The truth is that his "administration" consisting of advisors and other opposition leaders are all either arrested and being held by the government, hiding, seeking asylum in various foreign embassies (Spanish, Italian, Brazilian and Argentinian) in the capital of Caracas, or have fled to other countries like Brazil and Colombia.
Guaidó, apparently a government of one, has so far avoided arrest probably because the elected Venezuelan President Maduro doesn't want to give the US an excuse to try and rescue him, or to launch military actions of some kind against Venezuela as the White House keeps threatening to do.
Clearly, in calling for US military intervention, Guaidó has both demonstrated almost his total lack of backing among the masses of Venezuelan people, as well as his desperation, given Latin American's visceral resentment of US interventions in their country, all of which have been designed to put autocrats or even military juntas in power, and many of which have openly overthrown popularly elected governments, as in Guatemala, Chile, Brazil, Nicaragua, Haiti, Dominican Republic, and elsewhere.

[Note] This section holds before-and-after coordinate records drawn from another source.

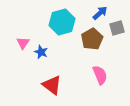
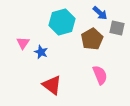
blue arrow: rotated 84 degrees clockwise
gray square: rotated 28 degrees clockwise
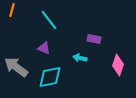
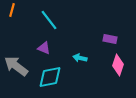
purple rectangle: moved 16 px right
gray arrow: moved 1 px up
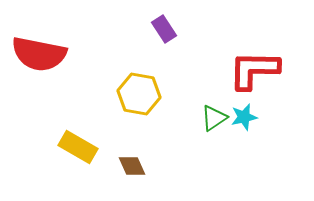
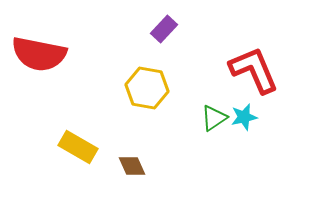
purple rectangle: rotated 76 degrees clockwise
red L-shape: rotated 66 degrees clockwise
yellow hexagon: moved 8 px right, 6 px up
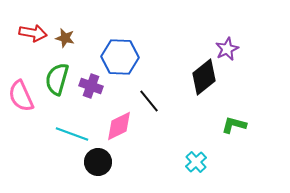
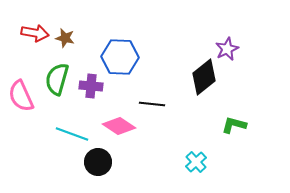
red arrow: moved 2 px right
purple cross: rotated 15 degrees counterclockwise
black line: moved 3 px right, 3 px down; rotated 45 degrees counterclockwise
pink diamond: rotated 60 degrees clockwise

None of this gets reported in the US. Only recently has the New York Times, always a reliable backer of US imperial policy in Latin America, at least hinted at the possibility that the reason Maduro remains president and thatGuaidó's efforts to oust him are failing for abysmally could be that the Venezuelan people want him to stay president, and do not want a US-backed coup or a US military intervention to replace him.
At this point the huffing and puffing coming from Secretary of State Mike Pompeo and especially from the White House National Security Advisor and chief militarist blowhard John Bolton, are looking pretty pathetic, with Bolton trying to sow dissension and distrust by hinting that Maduro "better not trust" his own generals' loyalty, and by offering rewards to those generals willing to abandon Maduro.
It is an indication of the United States's declining power and influence in Latin America that few outside the US with its insular mass media believe that the US would or even could successfully invade Venezuela and impose a government on that country of 32 million (a number that keeps declining as the upper middle class and rich flee).